As good as the moments of intimacy are, the film’s epic sweep is what takes the audiences on the journey with Reed. There is magnificent sequence in the Middle East in which Reed looks out a window on the train and sees camels moving across the desert, far from Russia. And of course, the film’s most metaphorical image, of Reed chasing revolution at the beginning of the film, forever after history, forever chasing what he
cannot quite be a part of but will always witness. The use of witnesses in the film is a stroke of genius on Beatty’s part, bringing in men and women who knew Reed and Bryant during the height of their fame, and bring some insight that is penetrating and illuminating.
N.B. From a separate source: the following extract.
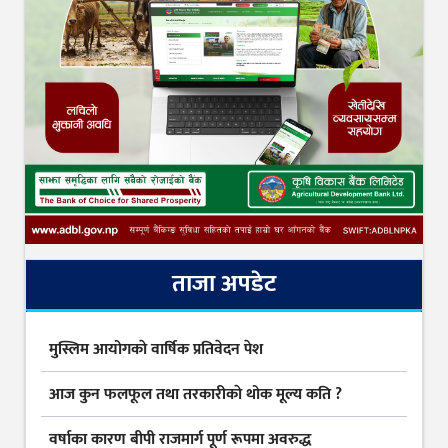
ताजा अपडेट
मुस्लिम आयोगकाे वार्षिक प्रतिवेदन पेश
आज कुन फलफूल तथा तरकारीकाे थोक मूल्य कति ?
वर्षाका कारण बीपी राजमार्ग पूर्ण रूपमा अवरुद्ध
In some cases, the witnesses cannot remember certain events, which gives their scenes a timely brilliance reminding us that like history, memories fade becoming shadowy glimpses into the past in the landscape of our mind.

Reds won the New York Film Critics Award as Best Picture, while Beatty won all the major critics awards as Best Director, including the Golden Globe and the coveted Directors Guild Award. The film was nominated for a whopping twelve Academy Awards, four again for Beatty, and this time the path seemed clear for Best Film. On Oscar night, Beatty won Best Director as expected, while Stapleton took Best Supporting Actress and the film won Best Cinematography.  However there was a change in the tide over the course of the night and the Best Picture award, which Reds should have won, went to Chariots of Fire (1981) a rather tepid and, frankly boring British film with a majestic musical score. Had Reds won Best Picture it might have broken even rather than losing money. The film did reasonably well on home video but was held back on DVD for years, finally released on DVD in 2006, twenty five years after the theatrical release.

An often forgotten American masterpiece, Reds is a challenging and demanding film on audiences, but a journey well worth taking. Of all the actors who have won Oscars for Best Director, no one was more deserving than Beatty, and he can proudly look upon this film as the crowning achievement of his impressive career.